Materials and methods

Test guideline
Qualifier:
no guideline available
Guideline:
other:
Principles of method if other than guideline:
Iodixanol was injected intravenously into four groups, each of 20 NMRI male mice. The injection rate was 1.2 ml/min. The weight was 18-22 gr. They were marked individually with colour marks immediately after the injection. The mice were fed Ewos rat and mice pellets and they were not deprieved of food and water before the injection. The temperature in the mouse room varied between 18 and 24 and the relative humidity was between 39 and 70. The mice were observed individually at least 2,5 hours, at 24 hours and daily during one week with recording of mortality and behaviour anomalies. Mice which died were necropsied. The results were evaluated with logit transformation and regression calculation.
GLP compliance:
not specified

Test material

Reference
Name:
Unnamed
Type:
Constituent

Test animals

Species:
mouse
Strain:
NMRI
Sex:
male

Administration / exposure

Route of administration:
intravenous
Doses:
14.0; 17.5; 21.0; 24.5
No. of animals per sex per dose:
20; 20; 20; 20
Control animals:
not specified

Results and discussion

Effect levels
Sex:
male
Dose descriptor:
LD50
Effect level:
21 other: gI/kg bw

Applicant's summary and conclusion

Conclusions:
The acute intravenous toxicity in male was found to be low, the LD50 being 21.0 gI/kg.
Executive summary:

Iodixanol was injected intravenously into four groups, each of 20 NMRI male mice. The injection rate was 1.2 ml/min. The behaviour was normal immediately after injection, but animals subsequently became sedate with laboured breathing. Most deaths occurred 1-2 days after injection, although one high dose mouse died two hours post-dose. Before death, animals were lethargic and almost unresponsive to stimulus. In the four groups of 14.0, 17.5, 21.0 or 24.5 gI/kg, the total numbers of deaths were 1, 8, 8 and 14, respectively. From this study a LD50 value of 21.0 gI/kg was calculated. At sacrifice, 7 days after treatment, the surviving

animals in the low dose group showed the greatest weight gain, whereas in the group dosed with 21.0 gI/kg, three of the 12 mice had lost weight. Median body weight gain was decreased 10-12 % in the higher dose groups compared to those in the low dose group. Necropsy was performed on all animals that died, and on all survivors in the two highest dose groups.

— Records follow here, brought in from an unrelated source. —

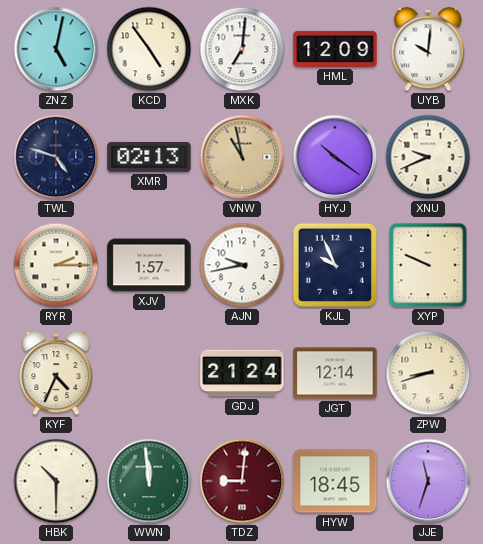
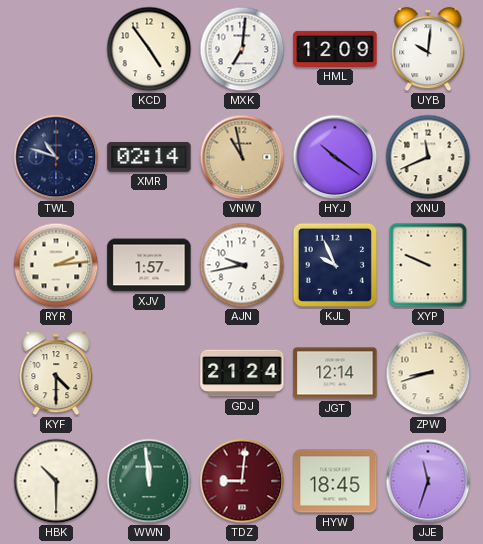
ZNZ: 5:02 -> none
TWL: 4:48 -> 10:48
XMR: 02:13 -> 02:14
XNU: 9:41 -> 11:41
RYR: 2:15 -> 2:14
KYF: 4:34 -> 4:30
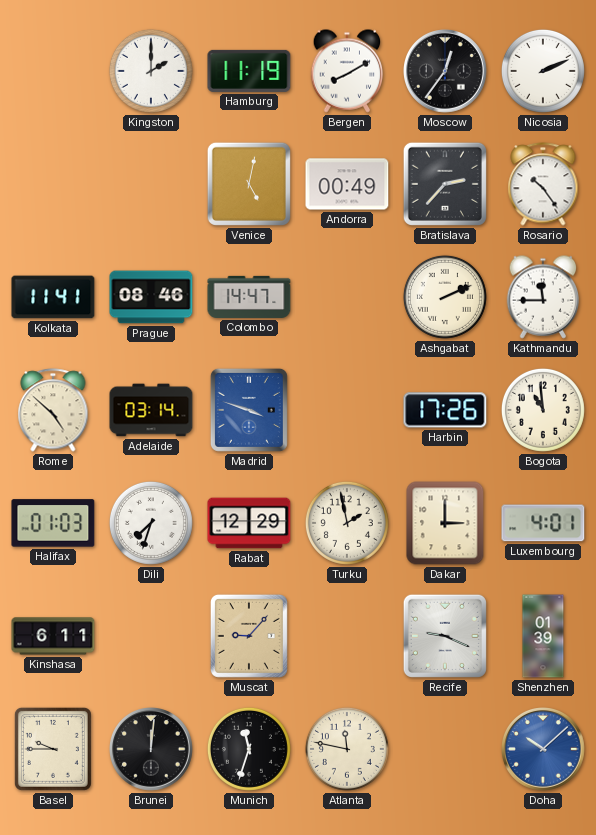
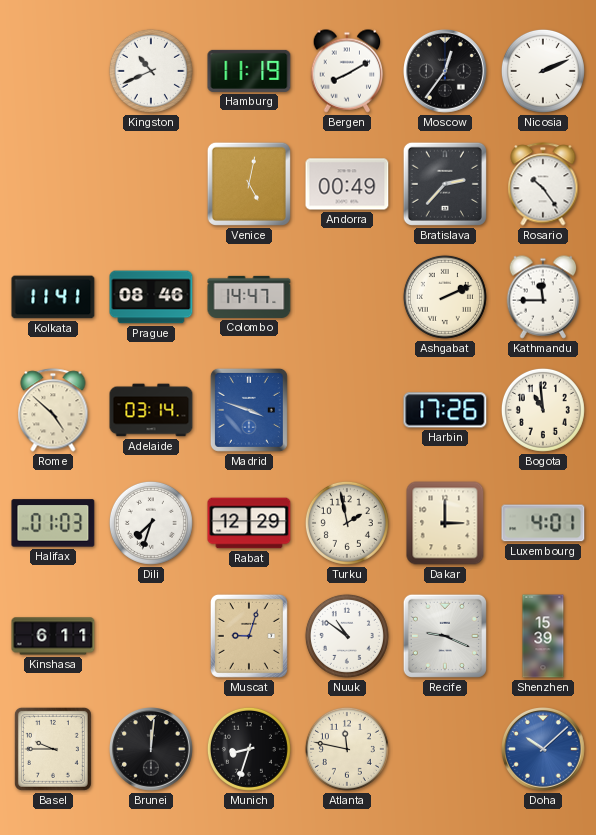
Kingston: 2:00 -> 10:41
Muscat: 9:07 -> 9:03
Nuuk: none -> 10:51
Shenzhen: 01:39 -> 15:39
Munich: 11:33 -> 8:33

Necropsy of the mice that died showed normal lungs without haemorrhage, whereas in the kidney, the cortex was pale and the medulla dark red. One third of the surviving animals in the two highest dose groups also had kidney changes at autopsy, comprising pale cortex and medulla, and some also had haemorrhagic spots in the medulla. The histopathological examination of the kidneys from 10 animals that died and 10 survivors revealed necrotic tubules in the subcortical zone and medulla. From these findings it was concluded that the mice probably died from kidney toxicity.